While the peasants locked themselves in their homes and connected with family through windows and cellphones, Ontario’s now-former finance minister, Rod Phillips, jetted off to St. Barts. On the day he left the country – shirking recommendations against international travel that have been in place for the better part of the year – almost 2,000 people were newly diagnosed with COVID-19 in the province.
When Mr. Phillips tweeted on Christmas Eve about the sacrifices “we all” make to celebrate safely, he declined to mention that he had not sacrificed his tropical island vacation. A pre-recorded video and snapshots of him touring small businesses in his riding fortified the deception that he was indeed staying home with the masses. And when the province went into lockdown, and hairdressers and other small business owners were forced to give up their livelihoods, the minister in charge of the province’s finances and job recovery committee was thousands of kilometres away, breathing in the ocean air. It’s hard to think of an example of political hypocrisy that rivals Mr. Phillips’s in terms of arrogance, tone-deafness and sheer conceit. He resigned from his position as finance minister after returning to Canada Thursday but remains a PC MPP.

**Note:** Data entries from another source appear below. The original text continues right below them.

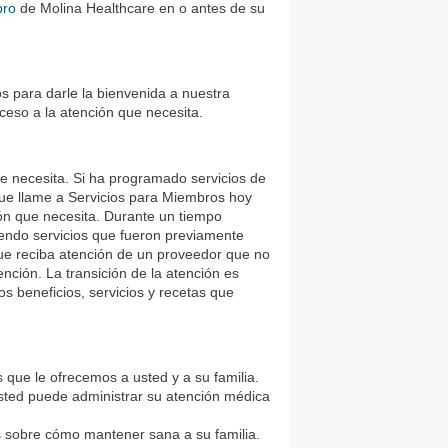
bro
de Molina Healthcare en o antes de su
 para darle la bienvenida a nuestra
eso a la atención que necesita.
 necesita. Si ha programado servicios de
ue llame a Servicios para Miembros hoy
ión que necesita. Durante un tiempo
endo servicios que fueron previamente
ue reciba atención de un proveedor que no
nción. La transición de la atención es
s beneficios, servicios y recetas que
que le ofrecemos a usted y a su familia.
usted puede administrar su atención médica
s sobre cómo mantener sana a su familia.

News of Mr. Phillips’s pandemic vacation resonated widely and viscerally, easily transcending the political bubble, because it touched a nerve that affects literally everyone in the country. Most political scandals necessitate some degree of explanation to properly convey why, for example, the average person should care that WE Charity was handed an exclusive deal by the Trudeau government or why Conservative objections to Liberal omnibus legislation are terribly cute. But a minister jetting off to one of the most expensive vacation destinations on the planet during a time of unprecedented suffering at home, while his own government was shaming people for venturing out to see their relatives within the same city, is an insult that requires no further explanation. Our instinct is to reflect on all the things we ourselves have given up this year and wonder why the rules don’t seem to apply to those who made them.
Mr. Phillips is not the only political leader to embrace this sort of double standard. Quebec Liberal MNA Pierre Arcand flew to Barbados for Christmas. Saskatchewan Highways Minister Joe Hargrave went to California over the holidays, he said, to finalize the sale of a property. Ontario MPP Sam Oosterhoff participated in an unmasked gathering of dozens of people in October and was obtuse enough to post photos on social media. Federal Health Minister Patty Hajdu flew home to Thunder Bay from Ottawa repeatedly early in the pandemic, all while urging Canadians not to travel. Each incident functioned to erode the credibility of those urging Canadians to follow the rules – and to try the patience of those who, up until now, have been trying to do their best.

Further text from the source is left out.